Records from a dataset
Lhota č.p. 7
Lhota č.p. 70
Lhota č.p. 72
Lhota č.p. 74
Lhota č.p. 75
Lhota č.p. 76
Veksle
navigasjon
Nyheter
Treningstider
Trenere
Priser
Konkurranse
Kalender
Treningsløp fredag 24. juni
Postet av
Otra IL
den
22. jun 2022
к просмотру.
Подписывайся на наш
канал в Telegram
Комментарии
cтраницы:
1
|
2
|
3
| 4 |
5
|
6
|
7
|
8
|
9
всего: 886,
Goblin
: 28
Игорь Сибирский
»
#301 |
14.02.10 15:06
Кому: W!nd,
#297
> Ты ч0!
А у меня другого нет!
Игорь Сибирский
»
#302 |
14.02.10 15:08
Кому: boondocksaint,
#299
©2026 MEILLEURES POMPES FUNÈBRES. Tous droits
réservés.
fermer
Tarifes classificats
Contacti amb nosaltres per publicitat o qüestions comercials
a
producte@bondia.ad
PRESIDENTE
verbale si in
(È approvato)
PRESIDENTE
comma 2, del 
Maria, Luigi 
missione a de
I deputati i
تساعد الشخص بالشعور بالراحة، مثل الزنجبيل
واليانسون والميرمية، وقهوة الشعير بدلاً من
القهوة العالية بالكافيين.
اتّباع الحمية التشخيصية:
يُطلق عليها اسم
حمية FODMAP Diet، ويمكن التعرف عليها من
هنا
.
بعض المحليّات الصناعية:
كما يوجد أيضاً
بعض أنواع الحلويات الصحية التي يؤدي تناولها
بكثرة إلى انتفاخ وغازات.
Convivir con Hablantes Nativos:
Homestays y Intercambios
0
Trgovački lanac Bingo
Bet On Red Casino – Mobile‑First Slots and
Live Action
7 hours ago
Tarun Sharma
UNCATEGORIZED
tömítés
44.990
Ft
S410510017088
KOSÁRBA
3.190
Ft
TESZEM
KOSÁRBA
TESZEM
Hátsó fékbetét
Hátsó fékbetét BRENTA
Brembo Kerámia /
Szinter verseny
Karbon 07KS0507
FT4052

:: Aim of the task ::
Would you please return all lines of the data that include the word "Lhota"?

:: Output for this task ::
Lhota č.p. 7
Lhota č.p. 70
Lhota č.p. 72
Lhota č.p. 74
Lhota č.p. 75
Lhota č.p. 76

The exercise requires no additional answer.